__WHAT THE TASK ASKS__. Lift every line from the entries that includes the word "Serpa".

= Beginning of Section =

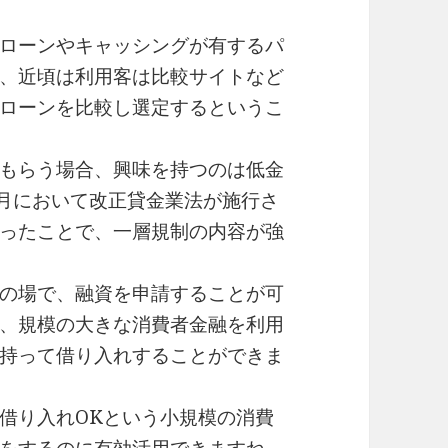
ローンやキャッシングが有するパ
、近頃は利用客は比較サイトなど
ローンを比較し選定するというこ
もらう場合、興味を持つのは低金
6月において改正貸金業法が施行さ
ったことで、一層規制の内容が強
の場で、融資を申請することが可
、規模の大きな消費者金融を利用
持って借り入れすることができま
借り入れOKという小規模の消費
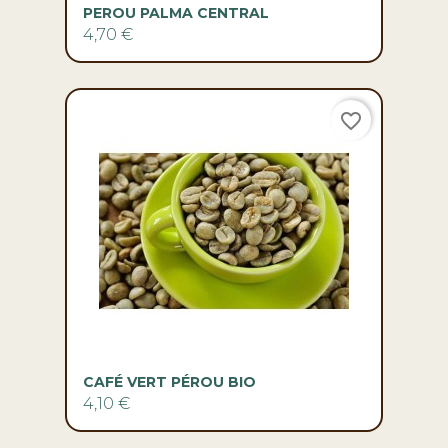
PEROU PALMA CENTRAL
4,70 €
favorite_border
CAFÉ VERT PÉROU BIO
4,10 €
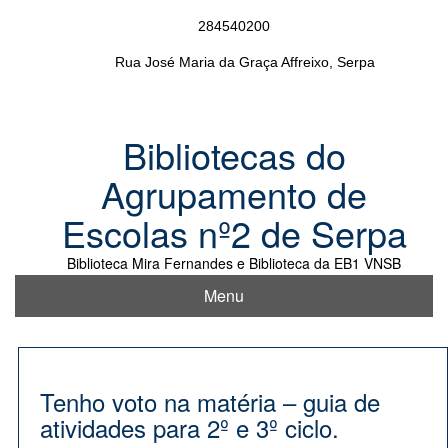
Skip
284540200
to
content
Rua José Maria da Graça Affreixo, Serpa
Bibliotecas do
Agrupamento de
Escolas nº2 de Serpa
Biblioteca Mira Fernandes e Biblioteca da EB1 VNSB
Menu
Tenho voto na matéria – guia de
atividades para 2º e 3º ciclo.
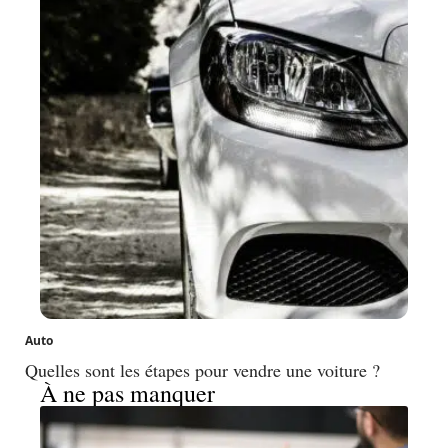
Auto
Quelles sont les étapes pour vendre une voiture ?
À ne pas manquer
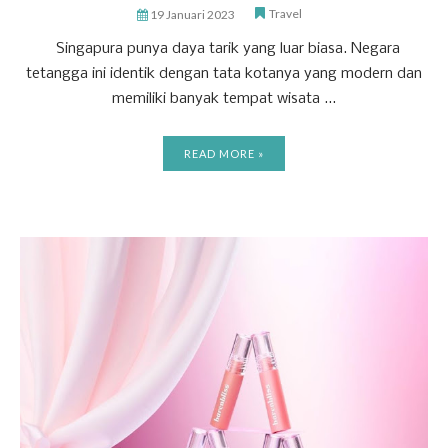
Travel
19 Januari 2023
Singapura punya daya tarik yang luar biasa. Negara
tetangga ini identik dengan tata kotanya yang modern dan
memiliki banyak tempat wisata ...
READ MORE »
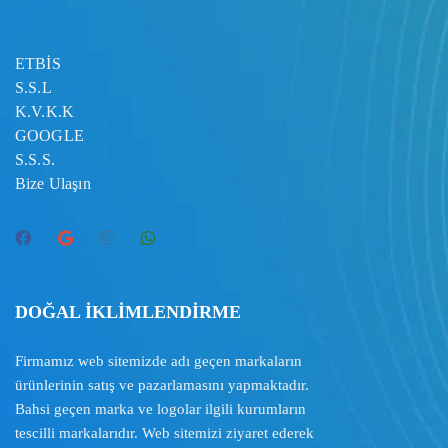
ETBİS
S.S.L
K.V.K.K
GOOGLE
S.S.S.
Bize Ulaşın
DOĞAL İKLİMLENDİRME
Firmamız web sitemizde adı geçen markaların
ürünlerinin satış ve pazarlamasını yapmaktadır.
Bahsi geçen marka ve logolar ilgili kurumların
tescilli markalarıdır. Web sitemizi ziyaret ederek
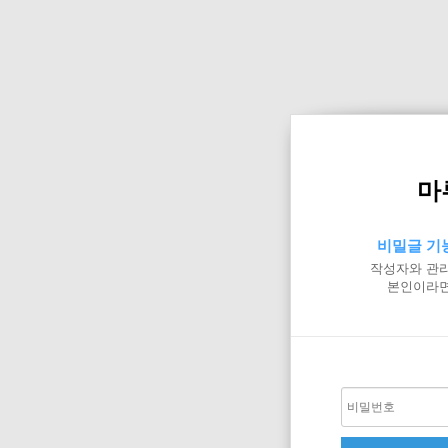
마
비밀글 기
작성자와 관리
본인이라면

= End of Section =

__SOLUTION FOR THIS EXERCISE__.
Rua José Maria da Graça Affreixo, Serpa
Escolas nº2 de Serpa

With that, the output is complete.